Given the choice between having a 200 pound RB picking up backside blitzes and mismatches and having a 230 pounder with a taste for contact, is the decision that tough to make?  When you've got a 2 TE set who picks up the linebacker on an inside play?  Why would you run an inside play out of this formation unless you were only looking to pick up 2 yards?  See how it becomes a back door way of telegraphing the play, and of managing yard-gain risk to the opponent's defensive strategists?  The importance of a fullback's utility as a mobile blocker cannot be overstated.  He could go anywhere, and there's no way to defend that except to dedicate an OLB or DE to covering him.  Play action then, pulls a quality defender off of mid-field coverage for hitch and drag routes, or outside protection in the case of a DE.  As an extra offensive weapon to receive on pass plays the FB position gives you another choice in the flats, one of the most error-in-coverage prone areas of the football field.  Uncovered receivers in the flats get first downs on busted plays, not a loss of down caused by throwing the ball away.  While I do favor pulling offensive linemen to get blowout blocks backed by the momentum of a stampeding yak, their movement is slow to develop and adds a knee/ankle joint risk to the equation.  Pulling linemen also telegraph a developing play by drawing d-linemen down the motion of the pull, in addition to backfield penetration caused by the absence of a blocker and rotation into the play by linebackers.  The offensive basket that a FB brings inherently deprives the other team's coordinator from knowing what he's going to do once the play gets going.  When you motion him up to a Wing set will the FB be sealing an end?  Play action release on a 5 yard route?  Releasing into the flats to open up backside option?  Why pay for a double tight end set, when you can get the same thing and more from your FB without having to change personnel?

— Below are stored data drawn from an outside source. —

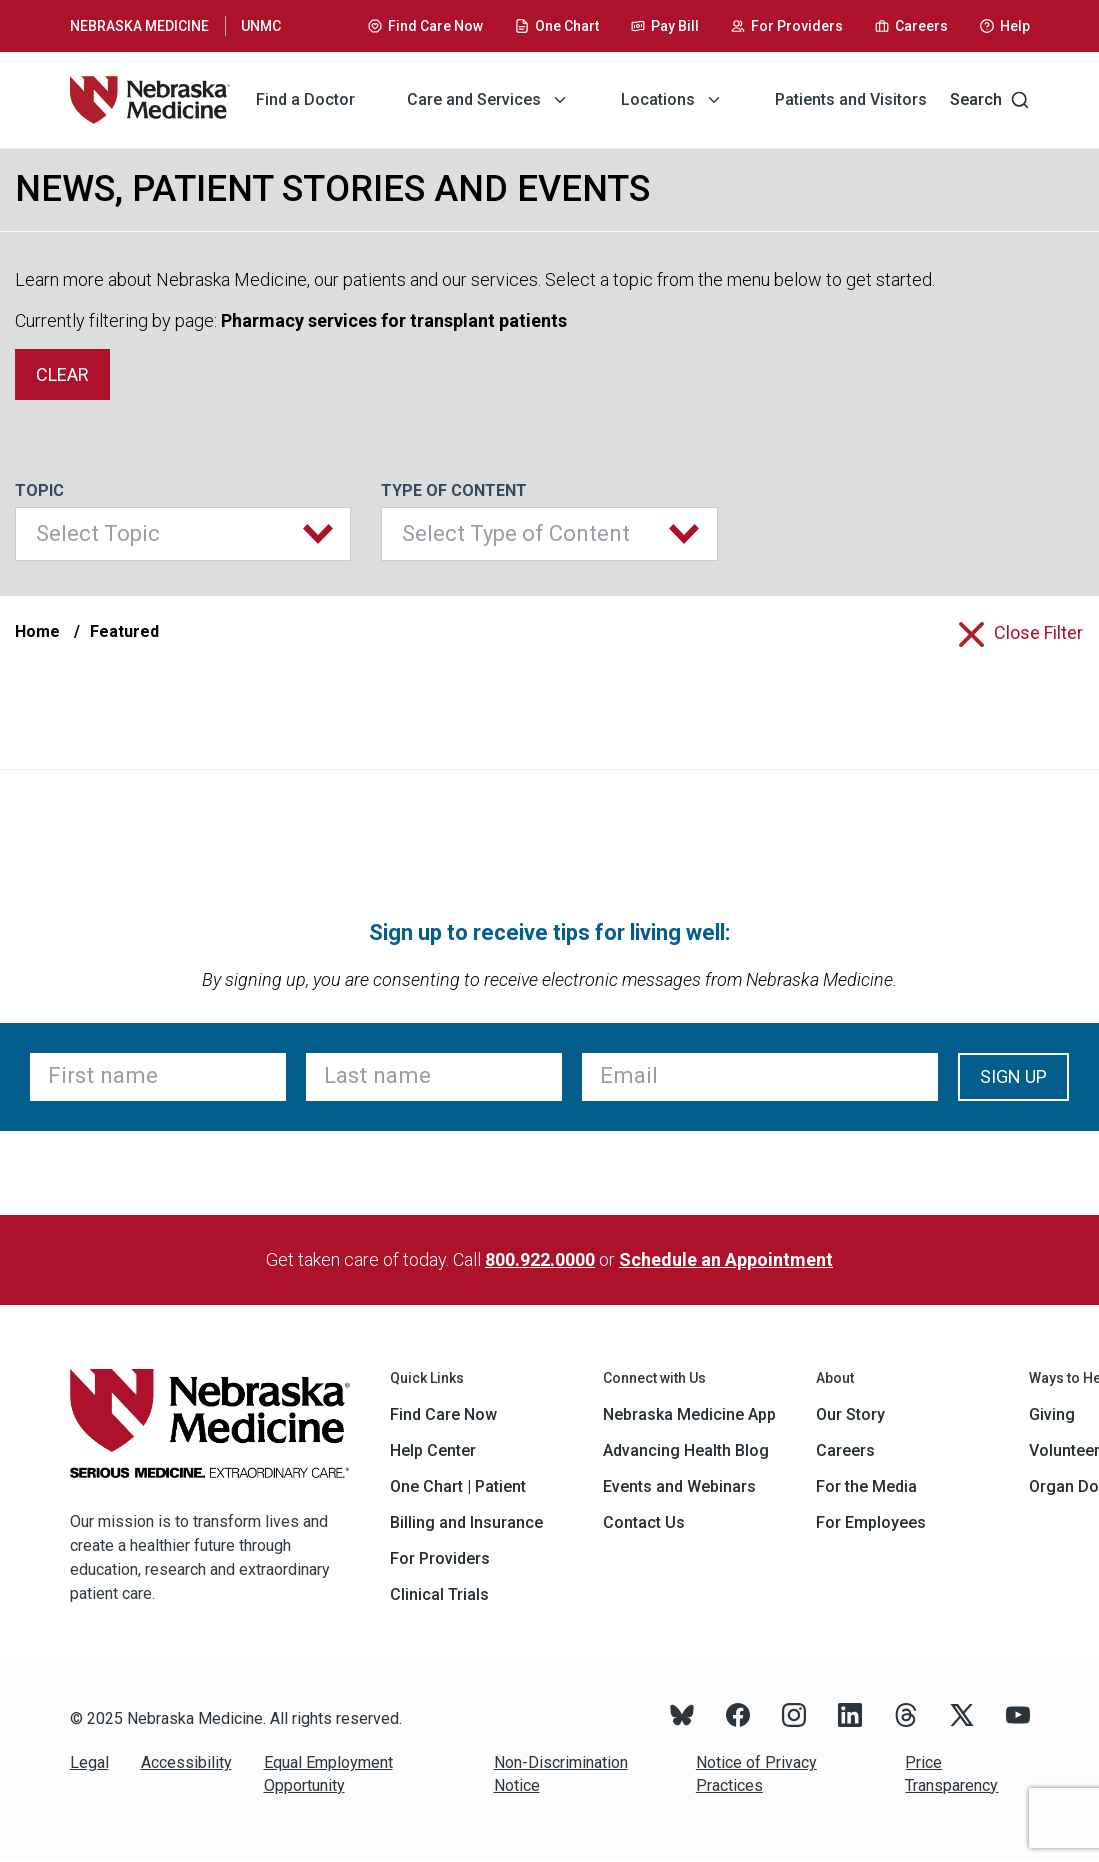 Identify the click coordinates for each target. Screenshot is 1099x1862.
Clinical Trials (439, 1594)
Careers (845, 1450)
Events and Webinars (679, 1486)
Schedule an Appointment (726, 1259)
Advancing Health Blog (686, 1450)
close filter (1038, 632)
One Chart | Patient (458, 1486)
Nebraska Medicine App (689, 1414)
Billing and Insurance (466, 1522)
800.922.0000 (540, 1259)
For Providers (440, 1558)
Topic (39, 490)
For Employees (871, 1522)
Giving (1052, 1414)
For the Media (866, 1486)
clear (62, 374)
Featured (124, 631)
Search (990, 100)
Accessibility (186, 1762)
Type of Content (454, 490)
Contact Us (644, 1522)
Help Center (433, 1450)
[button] (183, 534)
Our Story (850, 1414)
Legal (89, 1762)
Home (37, 631)
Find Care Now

Finally, and this one gets its own paragraph, a quality fullback deemphasizes the need for positional top talent.  There exists in the game, and in pundit circles, a notion that with so much parity due to free-agency it doesn't really matter how you get it done because everyone's going to have a "superstar advantage" somewhere.  Horse puckey!  What if the superstar advantage is your wide receiver, but your QB is streaky?  Answer, inside pressure and your best DB should take care of that.  What if your advantage is your QB but his receivers can't make tough catches at the sideline?  What if your advantage is a speed-freak, crazy shifty RB with the field vision to move, but the DE's keep outside contain all game?  To have the balance and maximum number of options on the field every play imparts a decisive offensive advantage because if I'm on the ball I have no idea what's coming, even if I know how to defend against it.  Fullbacks expose the opponent D to playing perfect football over a long set list without having the same ability to limit the offensive tendencies based on fielded personnel.

Conclusion.  Whether or not the fullback returns to the league out of necessity or "rediscovery," the early teams to head back to reliance on fielding this under-appreciated position will benefit greatly.  So too will teams who try and force fullbacks like LenDale White and Troy Hambrick into running back positions fail a majority of the time.  The NFL should be played as a game of averages.  Getting that last LB block on a run resulting in an extra yard, or that extra half second for the QB on a pass adds up over a season.  To continue to deny the importance of the fullback only emphasizes that group think trumps will to win, and that coaches and coordinators are overpaid for the results they produce.  If a decade of poor Dallas Cowboy football neatly overlaid with a decade without a fully functional fullback doesn't write the rest of the story, then I don't know what else to say.